=== Begin Enclosure ===
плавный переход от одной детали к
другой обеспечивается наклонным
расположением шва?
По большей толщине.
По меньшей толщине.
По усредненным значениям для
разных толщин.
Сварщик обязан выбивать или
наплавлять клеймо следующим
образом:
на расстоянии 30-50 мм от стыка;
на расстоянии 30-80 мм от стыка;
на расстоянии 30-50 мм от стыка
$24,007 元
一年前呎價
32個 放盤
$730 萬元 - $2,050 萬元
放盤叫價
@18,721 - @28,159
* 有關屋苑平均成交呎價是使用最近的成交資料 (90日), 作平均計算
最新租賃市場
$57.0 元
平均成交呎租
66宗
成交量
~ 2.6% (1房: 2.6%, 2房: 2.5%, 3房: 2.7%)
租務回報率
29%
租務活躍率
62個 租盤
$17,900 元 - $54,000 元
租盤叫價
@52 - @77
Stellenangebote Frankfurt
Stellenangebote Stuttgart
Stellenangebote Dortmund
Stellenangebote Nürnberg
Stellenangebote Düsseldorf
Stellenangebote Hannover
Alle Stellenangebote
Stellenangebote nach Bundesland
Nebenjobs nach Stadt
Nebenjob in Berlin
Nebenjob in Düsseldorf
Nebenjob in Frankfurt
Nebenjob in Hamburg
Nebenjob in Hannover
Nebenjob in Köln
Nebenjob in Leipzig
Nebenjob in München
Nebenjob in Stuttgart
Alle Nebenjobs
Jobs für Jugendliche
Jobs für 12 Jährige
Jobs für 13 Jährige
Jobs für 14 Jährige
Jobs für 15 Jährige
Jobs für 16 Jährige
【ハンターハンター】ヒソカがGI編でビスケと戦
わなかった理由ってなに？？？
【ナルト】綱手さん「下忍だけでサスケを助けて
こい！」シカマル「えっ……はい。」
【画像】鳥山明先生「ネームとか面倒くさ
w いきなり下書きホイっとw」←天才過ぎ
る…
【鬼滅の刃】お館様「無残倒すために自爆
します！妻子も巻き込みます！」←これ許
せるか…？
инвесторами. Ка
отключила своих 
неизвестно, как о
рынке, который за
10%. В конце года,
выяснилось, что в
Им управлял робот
=== End Enclosure ===
# Prompt
Return only those lines that run from the one containing "Jobs für 13 Jährige" through the end of the entries, keeping each exactly as written.

# Output of the exercise
Jobs für 13 Jährige
Jobs für 14 Jährige
Jobs für 15 Jährige
Jobs für 16 Jährige
【ハンターハンター】ヒソカがGI編でビスケと戦
わなかった理由ってなに？？？
【ナルト】綱手さん「下忍だけでサスケを助けて
こい！」シカマル「えっ……はい。」
【画像】鳥山明先生「ネームとか面倒くさ
w いきなり下書きホイっとw」←天才過ぎ
る…
【鬼滅の刃】お館様「無残倒すために自爆
します！妻子も巻き込みます！」←これ許
せるか…？
инвесторами. Ка
отключила своих 
неизвестно, как о
рынке, который за
10%. В конце года,
выяснилось, что в
Им управлял робот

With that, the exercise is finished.